Con ordinanza n. 28790/2025, depositata lo scorso 31 ottobre, la Cassazione ha rigettato il ricorso proposto da un’azienda, con sedi sia in Italia che in altri undici paesi Ue, avverso la sentenza n.252/2020, della Corte di Appello di Firenze che, in parziale riforma della decisione del Tribunale, aveva accolto il ricorso in appello di alcune sigle sindacali.
Queste ultime, infatti, avevano avviato la procedura prevista dall’art. 28 della legge n. 300/1970 per far dichiarare l’antisindacalità del comportamento tenuto dall’azienda, che aveva preteso che gli incontri che si sarebbero dovuti tenere tra la DSN (delegazione speciale di negoziazione) e l’azienda stessa, al fine di trovare l’accordo per la costituzione ed il funzionamento del CAE (Comitato aziendale europeo) previsto dal d.lgs. n. 113/2012, in esecuzione della direttiva eurounitaria n. 2009/38, si svolgessero con il sistema della videoconferenza e in lingua inglese, senza l’ausilio di interpreti.
Le pretese datoriali, accolte in primo grado dal Tribunale, venivano invece, con la succitata sentenza depositata il 20 luglio 2020, in parte accolte e in parte respinte dalla Corte territoriale, per la quale, mentre la riunione in videoconferenza “doveva senz’altro ritenersi proposta ‘adeguata’, perché del tutto coerente alla ineludibile modernizzazione delle relazioni (...), senza perciò che una apodittica preclusione da parte dei sindacati potesse giustificarsi (…)”, non altrettanto “adeguata” si appalesava la seconda pretesa datoriale “di utilizzazione della sola lingua inglese da parte di tutti i componenti della DSN, all’evidenza certamente limitativa delle potenzialità di scambio da parte dei rappresentanti delle sigle sindacali, soprattutto se si teneva presente la disparata provenienza nazionale dei componenti, il loro possibile diverso grado di formazione culturale e sociale e soprattutto la patente diversa dimestichezza dell’uso della lingua inglese rispetto alla controparte datoriale ad operare tramite i suoi rappresentanti con tale strumento linguistico anche per il solo fatto di operare a livello internazionale”.

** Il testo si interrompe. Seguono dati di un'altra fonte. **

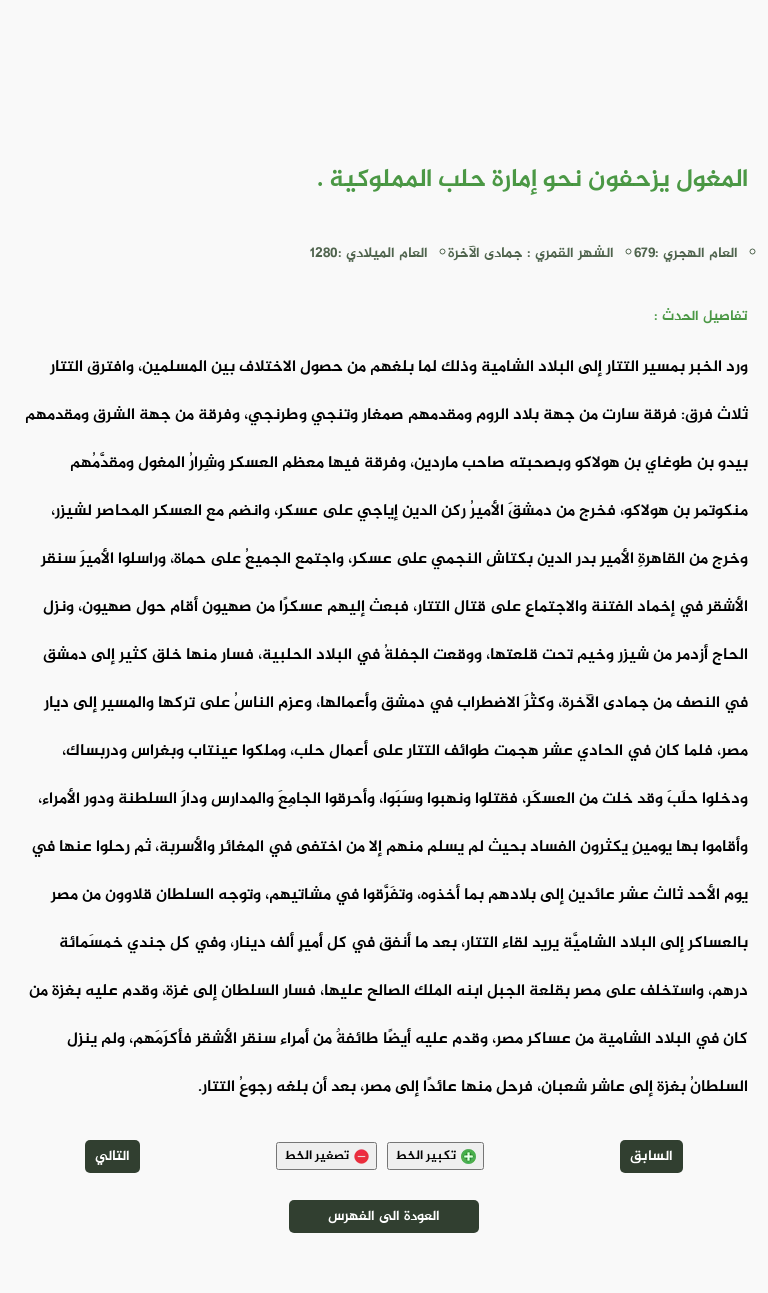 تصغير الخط (326, 1156)
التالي (112, 1156)
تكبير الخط (435, 1156)
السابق (651, 1156)
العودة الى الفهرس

L’azienda appellante, non condividendo le argomentazioni della Corte d’appello, che riconoscevano sussistente il comportamento antisindacale della medesima azienda, presentava ricorso per cassazione, con cinque motivi a supporto, di cui tre venivano dichiarati inammissibili e due infondati dai Giudici della Suprema Corte.
Per questi ultimi, infatti, la decisione della Corte d’Appello, esente da ogni e qualsiasi vizio di legittimità, aveva colto nel segno, giudicando “inadeguata” la proposta “di utilizzazione della sola lingua inglese da parte di tutti i componenti della DSN, senza servizio di interpretariato”, epperciò “integrante condotta antisindacale”.
In conclusione, ricorso rigettato, con condanna della parte ricorrente al pagamento delle spese del giudizio di legittimità e dell'ulteriore importo a titolo di contributo unificato, pari a quello previsto per il ricorso, se dovuto.